Oof. The start of January hasn’t been amazing for me. I’m currently nestled in bed, refusing to budge until I’ve achieved something worthwhile. I need that hit of dopamine to coax me out of bed and into my too-tight jeans, which, mind you, used to be more oversized than they currently are. Bless these antidepressants for keeping me afloat during what I can only label as the absolute pits of a year though I had hoped I’d dodge the weight gain side effect.

My cat George. She loves the weight gain because it makes my legs more like pillows.

Last night, while whipping up a Mexican soup, I found myself shedding tears in the kitchen and accidentally shared a sappy story with everyone on Instagram instead of just my close friends. Classic. At least the soup was delicious.

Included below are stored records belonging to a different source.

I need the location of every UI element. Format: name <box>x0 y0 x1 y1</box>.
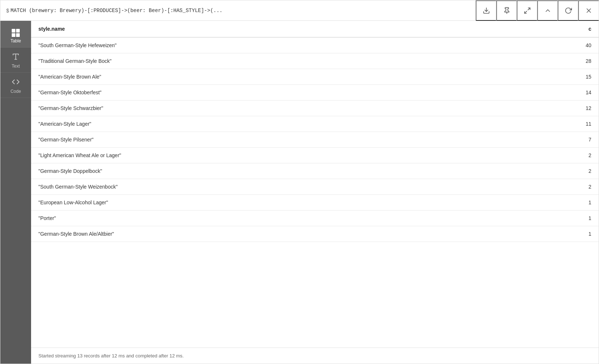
pin-button[interactable] <box>496 0 517 21</box>
collapse-button[interactable] <box>537 0 558 21</box>
table-icon <box>12 26 20 37</box>
cell-count: 11 <box>569 116 599 132</box>
svg-line-2 <box>528 8 530 10</box>
cell-count: 2 <box>569 179 599 195</box>
cell-count: 15 <box>569 69 599 85</box>
cell-style-name: "Traditional German-Style Bock" <box>31 53 569 69</box>
code-icon <box>12 78 20 87</box>
sidebar-item-code[interactable]: Code <box>0 73 31 98</box>
table-row: "South German-Style Weizenbock"2 <box>31 179 599 195</box>
cell-style-name: "German-Style Doppelbock" <box>31 163 569 179</box>
table-row: "Light American Wheat Ale or Lager"2 <box>31 148 599 163</box>
table-row: "German-Style Doppelbock"2 <box>31 163 599 179</box>
cell-count: 28 <box>569 53 599 69</box>
cell-count: 1 <box>569 195 599 211</box>
cell-count: 12 <box>569 101 599 116</box>
cell-count: 7 <box>569 132 599 148</box>
sidebar-label-code: Code <box>11 89 21 94</box>
sidebar-label-text: Text <box>12 64 20 69</box>
cell-style-name: "Light American Wheat Ale or Lager" <box>31 148 569 163</box>
table-row: "German-Style Schwarzbier"12 <box>31 101 599 116</box>
cell-style-name: "American-Style Lager" <box>31 116 569 132</box>
table-wrapper: style.name c "South German-Style Hefewei… <box>31 21 599 348</box>
table-row: "American-Style Brown Ale"15 <box>31 69 599 85</box>
cell-style-name: "German-Style Brown Ale/Altbier" <box>31 226 569 242</box>
table-row: "European Low-Alcohol Lager"1 <box>31 195 599 211</box>
query-text: MATCH (brewery: Brewery)-[:PRODUCES]->(b… <box>11 8 223 14</box>
cell-style-name: "German-Style Pilsener" <box>31 132 569 148</box>
table-row: "German-Style Brown Ale/Altbier"1 <box>31 226 599 242</box>
cell-style-name: "South German-Style Hefeweizen" <box>31 37 569 53</box>
top-bar: $ MATCH (brewery: Brewery)-[:PRODUCES]->… <box>0 0 599 21</box>
download-button[interactable] <box>476 0 496 21</box>
sidebar-item-text[interactable]: Text <box>0 48 31 73</box>
table-row: "Porter"1 <box>31 211 599 226</box>
cell-count: 2 <box>569 148 599 163</box>
cell-style-name: "South German-Style Weizenbock" <box>31 179 569 195</box>
cell-count: 14 <box>569 85 599 101</box>
cell-count: 1 <box>569 211 599 226</box>
text-icon <box>12 53 20 62</box>
cell-style-name: "American-Style Brown Ale" <box>31 69 569 85</box>
expand-button[interactable] <box>517 0 537 21</box>
table-header: style.name c <box>31 21 599 37</box>
sidebar: Table Text <box>0 21 31 364</box>
close-button[interactable] <box>578 0 599 21</box>
status-message: Started streaming 13 records after 12 ms… <box>38 353 184 359</box>
cell-count: 40 <box>569 37 599 53</box>
cell-style-name: "European Low-Alcohol Lager" <box>31 195 569 211</box>
sidebar-label-table: Table <box>11 38 21 43</box>
cell-count: 1 <box>569 226 599 242</box>
cell-count: 2 <box>569 163 599 179</box>
query-prefix: $ <box>6 8 9 14</box>
main-content: Table Text <box>0 21 599 364</box>
query-bar: $ MATCH (brewery: Brewery)-[:PRODUCES]->… <box>0 0 476 20</box>
table-row: "South German-Style Hefeweizen"40 <box>31 37 599 53</box>
table-body: "South German-Style Hefeweizen"40"Tradit… <box>31 37 599 242</box>
col-header-style-name: style.name <box>31 21 569 37</box>
cell-style-name: "Porter" <box>31 211 569 226</box>
status-bar: Started streaming 13 records after 12 ms… <box>31 348 599 364</box>
toolbar-icons <box>476 0 599 20</box>
content-panel: style.name c "South German-Style Hefewei… <box>31 21 599 364</box>
sidebar-item-table[interactable]: Table <box>0 21 31 48</box>
refresh-button[interactable] <box>558 0 578 21</box>
col-header-count: c <box>569 21 599 37</box>
table-row: "German-Style Pilsener"7 <box>31 132 599 148</box>
table-row: "German-Style Oktoberfest"14 <box>31 85 599 101</box>
table-row: "Traditional German-Style Bock"28 <box>31 53 599 69</box>
table-row: "American-Style Lager"11 <box>31 116 599 132</box>
app-container: $ MATCH (brewery: Brewery)-[:PRODUCES]->… <box>0 0 599 364</box>
svg-line-3 <box>524 11 527 13</box>
cell-style-name: "German-Style Oktoberfest" <box>31 85 569 101</box>
results-table: style.name c "South German-Style Hefewei… <box>31 21 599 242</box>
cell-style-name: "German-Style Schwarzbier" <box>31 101 569 116</box>
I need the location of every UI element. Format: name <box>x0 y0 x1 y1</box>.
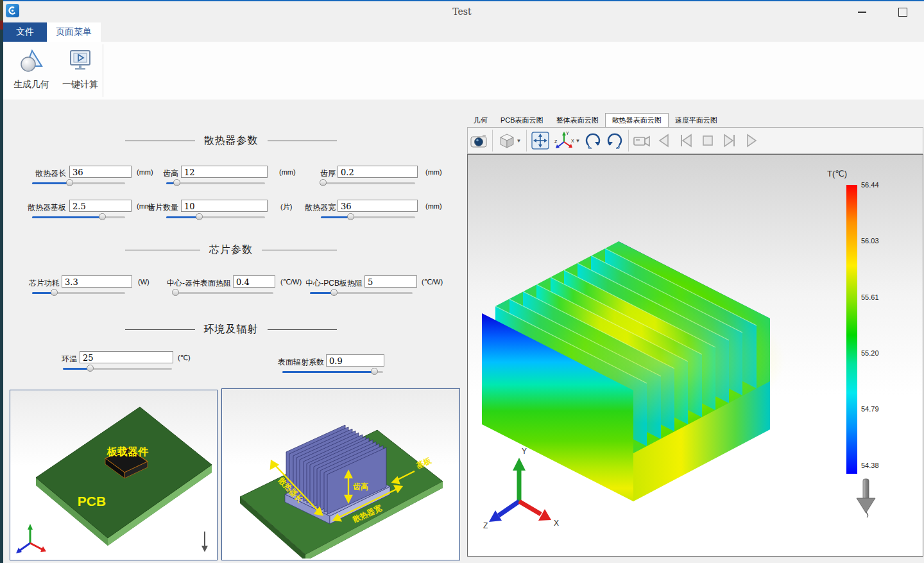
axis-z-label: Z <box>483 521 488 530</box>
field-label: 中心-器件表面热阻 <box>164 278 231 289</box>
gravity-arrow-icon <box>857 479 875 517</box>
fin-count-input[interactable] <box>181 200 268 212</box>
colorbar-tick: 55.61 <box>861 293 879 301</box>
chip-power-input[interactable] <box>62 275 132 288</box>
window-title: Test <box>0 6 924 17</box>
heatsink-length-input[interactable] <box>69 166 132 178</box>
field-label: 散热器宽 <box>295 202 336 213</box>
maximize-button[interactable] <box>893 5 912 19</box>
field-unit: (片) <box>280 202 292 212</box>
heatsink-width-input[interactable] <box>338 200 418 212</box>
field-unit: (℃/W) <box>422 278 443 286</box>
axis-triad <box>489 458 551 522</box>
field-label: 芯片功耗 <box>15 278 60 289</box>
colorbar-title: T(℃) <box>827 169 847 178</box>
generate-geometry-button[interactable]: 生成几何 <box>8 46 55 96</box>
tab-overall-surface-contour[interactable]: 整体表面云图 <box>550 114 605 127</box>
ambient-temp-slider[interactable] <box>63 365 172 372</box>
viewer-toolbar: ▼ Y Z X ▼ <box>467 127 923 154</box>
field-label: 齿高 <box>148 168 178 179</box>
play-backward-icon[interactable] <box>653 130 675 152</box>
play-forward-icon[interactable] <box>740 130 762 152</box>
fin-thickness-slider[interactable] <box>321 179 415 187</box>
view-cube-icon[interactable]: ▼ <box>495 130 524 152</box>
chip-label: 板载器件 <box>107 446 149 457</box>
tab-pcb-surface-contour[interactable]: PCB表面云图 <box>494 114 550 127</box>
ribbon: 生成几何 一键计算 <box>3 42 924 100</box>
menu-tab-bar: 文件 页面菜单 <box>3 22 101 42</box>
colorbar-tick: 56.44 <box>861 181 879 189</box>
colorbar-tick: 56.03 <box>861 237 879 245</box>
colorbar-tick: 54.38 <box>861 462 879 469</box>
fin-height-dimension-label: 齿高 <box>353 482 368 491</box>
fit-view-icon[interactable] <box>529 130 551 152</box>
svg-text:Y: Y <box>566 131 569 135</box>
field-unit: (mm) <box>425 168 442 176</box>
compute-icon <box>66 46 94 75</box>
screen-edge-sliver <box>0 0 3 563</box>
section-environment: 环境及辐射 <box>125 323 337 336</box>
heatsink-preview-canvas[interactable]: 散热器长 齿高 散热器宽 基板 <box>221 388 460 560</box>
field-label: 表面辐射系数 <box>276 357 324 368</box>
pcb-label: PCB <box>78 494 106 508</box>
emissivity-slider[interactable] <box>282 368 383 376</box>
screenshot-camera-icon[interactable] <box>468 130 490 152</box>
fin-height-input[interactable] <box>181 166 268 178</box>
axis-y-label: Y <box>522 447 527 456</box>
junction-board-resistance-slider[interactable] <box>310 289 413 297</box>
axis-orientation-icon[interactable]: Y Z X ▼ <box>551 130 582 152</box>
junction-case-resistance-slider[interactable] <box>174 289 273 297</box>
gravity-arrow-icon <box>201 532 208 552</box>
chip-power-slider[interactable] <box>32 289 125 297</box>
junction-case-resistance-input[interactable] <box>233 275 275 288</box>
stop-icon[interactable] <box>697 130 719 152</box>
junction-board-resistance-input[interactable] <box>364 275 417 288</box>
heatsink-width-slider[interactable] <box>321 213 415 221</box>
minimize-button[interactable] <box>852 5 871 19</box>
ambient-temp-input[interactable] <box>80 351 173 363</box>
tab-geometry[interactable]: 几何 <box>467 114 494 127</box>
viewer-tab-bar: 几何 PCB表面云图 整体表面云图 散热器表面云图 速度平面云图 <box>467 115 724 127</box>
field-label: 环温 <box>48 354 77 365</box>
emissivity-input[interactable] <box>326 354 384 367</box>
field-label: 齿厚 <box>304 168 336 179</box>
baseplate-input[interactable] <box>69 200 132 212</box>
field-label: 散热器基板 <box>15 202 66 213</box>
record-video-icon[interactable] <box>631 130 653 152</box>
colorbar-tick: 54.79 <box>861 405 879 413</box>
baseplate-slider[interactable] <box>32 213 125 221</box>
tab-page-menu[interactable]: 页面菜单 <box>47 22 101 42</box>
field-unit: (W) <box>138 278 150 286</box>
field-unit: (℃) <box>178 354 191 362</box>
colorbar <box>846 185 857 474</box>
field-label: 中心-PCB板热阻 <box>302 278 363 289</box>
geometry-icon <box>17 46 46 75</box>
ribbon-group-separator <box>103 44 103 97</box>
heatsink-length-slider[interactable] <box>32 179 125 187</box>
tab-file[interactable]: 文件 <box>3 22 47 42</box>
fin-thickness-input[interactable] <box>338 166 418 178</box>
rotate-clockwise-icon[interactable] <box>582 130 604 152</box>
one-click-compute-label: 一键计算 <box>62 79 98 91</box>
fin-height-slider[interactable] <box>166 179 265 187</box>
svg-text:X: X <box>571 139 574 143</box>
pcb-preview-canvas[interactable]: 板载器件 PCB <box>10 390 218 560</box>
field-label: 散热器长 <box>15 168 66 179</box>
skip-to-start-icon[interactable] <box>675 130 697 152</box>
main-area: 散热器参数 芯片参数 环境及辐射 散热器长 (mm) 齿高 (mm) 齿厚 (m… <box>3 100 924 563</box>
contour-3d-viewport[interactable]: Y Z X T(℃) 56.44 56.03 55.61 55.20 54.79… <box>467 154 923 557</box>
one-click-compute-button[interactable]: 一键计算 <box>57 46 103 96</box>
mini-axis-triad-icon <box>16 524 46 553</box>
rotate-counterclockwise-icon[interactable] <box>604 130 626 152</box>
tab-heatsink-surface-contour[interactable]: 散热器表面云图 <box>605 113 669 127</box>
title-bar: Test <box>0 0 924 22</box>
skip-to-end-icon[interactable] <box>719 130 740 152</box>
field-unit: (mm) <box>279 168 296 176</box>
tab-velocity-plane-contour[interactable]: 速度平面云图 <box>669 114 724 127</box>
field-unit: (mm) <box>425 202 442 210</box>
pcb-preview-image: 板载器件 PCB <box>10 390 216 559</box>
generate-geometry-label: 生成几何 <box>13 79 49 91</box>
fin-count-slider[interactable] <box>166 213 265 221</box>
svg-text:Z: Z <box>554 139 558 144</box>
field-label: 齿片数量 <box>138 202 178 213</box>
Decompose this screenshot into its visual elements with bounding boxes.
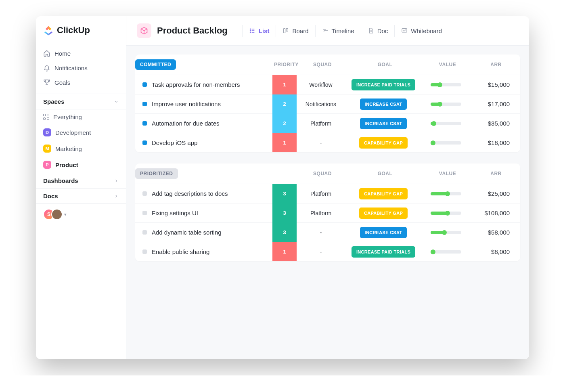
status-square-icon	[142, 191, 147, 196]
space-item-marketing[interactable]: MMarketing	[36, 140, 126, 157]
goal-cell[interactable]: CAPABILITY GAP	[345, 208, 422, 219]
topbar: Product Backlog ListBoardTimelineDocWhit…	[126, 16, 529, 46]
view-tab-board[interactable]: Board	[276, 25, 315, 37]
group-header: COMMITTEDPRIORITYSQUADGOALVALUEARR	[135, 55, 520, 75]
status-square-icon	[142, 102, 147, 106]
view-tab-whiteboard[interactable]: Whiteboard	[394, 25, 448, 37]
avatar[interactable]	[51, 209, 63, 220]
task-title: Add dynamic table sorting	[152, 229, 222, 236]
status-square-icon	[142, 140, 147, 145]
avatar-menu-caret[interactable]: ▾	[64, 212, 67, 217]
chevron-right-icon	[114, 178, 119, 183]
priority-cell[interactable]: 2	[272, 94, 297, 114]
arr-cell[interactable]: $18,000	[470, 139, 519, 146]
squad-cell[interactable]: -	[297, 140, 345, 146]
task-title: Improve user notifications	[152, 101, 221, 107]
squad-cell[interactable]: Platform	[297, 210, 345, 216]
arr-cell[interactable]: $15,000	[470, 81, 519, 88]
task-title: Develop iOS app	[152, 139, 197, 146]
value-cell[interactable]	[422, 122, 470, 125]
group-badge[interactable]: PRIORITIZED	[135, 168, 178, 179]
priority-cell[interactable]: 3	[272, 203, 297, 223]
goal-cell[interactable]: INCREASE PAID TRIALS	[345, 79, 422, 90]
spaces-list: DDevelopmentMMarketingPProduct	[36, 124, 126, 173]
spaces-header[interactable]: Spaces	[36, 94, 126, 109]
squad-cell[interactable]: -	[297, 249, 345, 255]
goal-cell[interactable]: INCREASE CSAT	[345, 118, 422, 129]
view-tabs: ListBoardTimelineDocWhiteboard	[242, 25, 448, 37]
task-row[interactable]: Improve user notifications2Notifications…	[135, 94, 520, 113]
view-tab-list[interactable]: List	[242, 25, 276, 37]
everything-icon	[43, 114, 49, 120]
squad-cell[interactable]: Platform	[297, 191, 345, 197]
task-row[interactable]: Develop iOS app1-CAPABILITY GAP$18,000	[135, 133, 520, 152]
value-cell[interactable]	[422, 250, 470, 254]
goal-cell[interactable]: CAPABILITY GAP	[345, 137, 422, 149]
whiteboard-icon	[401, 27, 408, 34]
home-icon	[43, 50, 50, 57]
priority-cell[interactable]: 3	[272, 184, 297, 203]
value-cell[interactable]	[422, 212, 470, 215]
squad-cell[interactable]: Platform	[297, 120, 345, 127]
user-avatars[interactable]: S▾	[36, 204, 126, 225]
nav-item-home[interactable]: Home	[36, 46, 126, 61]
priority-cell[interactable]: 1	[272, 75, 297, 94]
task-row[interactable]: Automation for due dates2PlatformINCREAS…	[135, 113, 520, 133]
priority-cell[interactable]: 1	[272, 133, 297, 153]
priority-cell[interactable]: 3	[272, 223, 297, 242]
squad-cell[interactable]: Workflow	[297, 82, 345, 88]
value-cell[interactable]	[422, 231, 470, 234]
goal-cell[interactable]: INCREASE CSAT	[345, 227, 422, 238]
arr-cell[interactable]: $17,000	[470, 101, 519, 107]
arr-cell[interactable]: $108,000	[470, 210, 519, 216]
task-row[interactable]: Add tag descriptions to docs3PlatformCAP…	[135, 184, 520, 203]
everything-label: Everything	[53, 113, 82, 120]
sidebar: ClickUp HomeNotificationsGoals Spaces Ev…	[36, 16, 126, 359]
task-title: Add tag descriptions to docs	[152, 190, 228, 197]
logo[interactable]: ClickUp	[36, 16, 126, 44]
task-row[interactable]: Task approvals for non-members1WorkflowI…	[135, 75, 520, 94]
arr-cell[interactable]: $8,000	[470, 248, 519, 255]
space-icon: P	[43, 161, 51, 169]
group-badge[interactable]: COMMITTED	[135, 59, 176, 70]
priority-cell[interactable]: 1	[272, 242, 297, 262]
sidebar-item-everything[interactable]: Everything	[36, 109, 126, 124]
arr-cell[interactable]: $25,000	[470, 190, 519, 197]
brand-name: ClickUp	[57, 25, 90, 36]
bell-icon	[43, 64, 50, 71]
sidebar-item-docs[interactable]: Docs	[36, 189, 126, 204]
value-cell[interactable]	[422, 83, 470, 86]
arr-cell[interactable]: $58,000	[470, 229, 519, 236]
task-row[interactable]: Fixing settings UI3PlatformCAPABILITY GA…	[135, 203, 520, 222]
task-title: Task approvals for non-members	[152, 81, 240, 88]
space-item-development[interactable]: DDevelopment	[36, 124, 126, 140]
value-cell[interactable]	[422, 141, 470, 145]
svg-point-0	[250, 29, 251, 29]
task-row[interactable]: Enable public sharing1-INCREASE PAID TRI…	[135, 242, 520, 261]
priority-cell[interactable]: 2	[272, 114, 297, 133]
squad-cell[interactable]: -	[297, 229, 345, 236]
goal-cell[interactable]: CAPABILITY GAP	[345, 188, 422, 199]
value-cell[interactable]	[422, 192, 470, 195]
sidebar-item-dashboards[interactable]: Dashboards	[36, 173, 126, 189]
goal-cell[interactable]: INCREASE PAID TRIALS	[345, 246, 422, 258]
value-cell[interactable]	[422, 103, 470, 106]
space-item-product[interactable]: PProduct	[36, 157, 126, 173]
task-group: COMMITTEDPRIORITYSQUADGOALVALUEARRTask a…	[135, 55, 520, 152]
goal-cell[interactable]: INCREASE CSAT	[345, 99, 422, 110]
nav-item-trophy[interactable]: Goals	[36, 75, 126, 90]
svg-point-2	[250, 32, 251, 33]
nav-item-bell[interactable]: Notifications	[36, 61, 126, 75]
squad-cell[interactable]: Notifications	[297, 101, 345, 107]
clickup-logo-icon	[43, 25, 54, 36]
view-tab-doc[interactable]: Doc	[361, 25, 395, 37]
spaces-label: Spaces	[43, 98, 65, 105]
arr-cell[interactable]: $35,000	[470, 120, 519, 127]
status-square-icon	[142, 230, 147, 235]
task-row[interactable]: Add dynamic table sorting3-INCREASE CSAT…	[135, 222, 520, 242]
status-square-icon	[142, 249, 147, 254]
page-icon	[137, 23, 151, 38]
view-tab-timeline[interactable]: Timeline	[315, 25, 361, 37]
status-square-icon	[142, 121, 147, 126]
nav-label: Goals	[54, 79, 70, 86]
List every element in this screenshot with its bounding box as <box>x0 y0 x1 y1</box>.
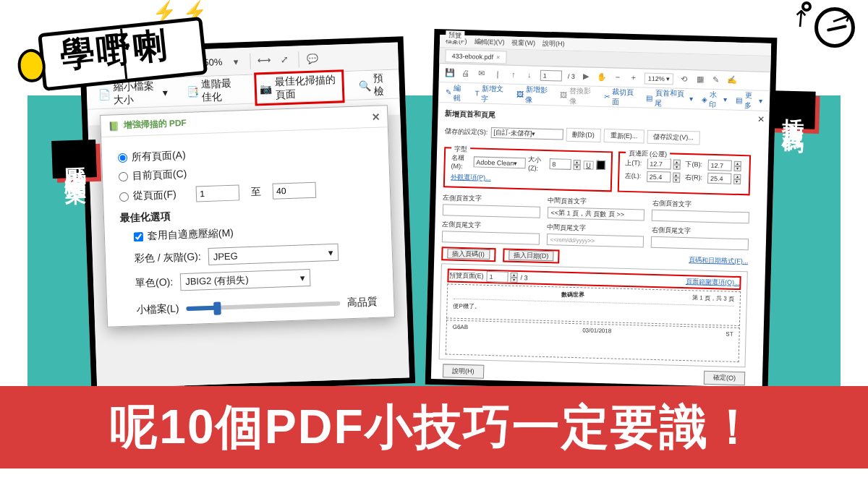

Why was I crying? Let me put it this way. If last year were a film, it’d be the one masochists rewatch when Aunt Flo’s in town or after a nasty breakup when you need a solid sob. It had it all: betrayals, drunken declarations of love, and me, blubbering away solo in an airport.

But no more! Or at least not as often. Last year was like uprooting dying plants and then ferociously tilling the soil in preparation for new seeds. And guess what? Through loads of hope and elbow grease, I’ve planted those seeds and nourished them with my tears. Cheesy? Yep. Am I high? No—this was just the simplest way to explain it.

So, why write this blog? When I was knee-deep in tearing things up and sowing anew, a friendly voice would’ve been a ray of hope. Someone who could genuinely chat about it and throw in some tips for those times when even making a cuppa feels like an Olympic feat. My morning coffee and thoughts are dedicated to YOU, the brave and beaten-up, courageous and crestfallen, the lost and the lovely.

Even if you only come here to help you not see yourself as the most pathetic person in the world. We’re glad you’re here.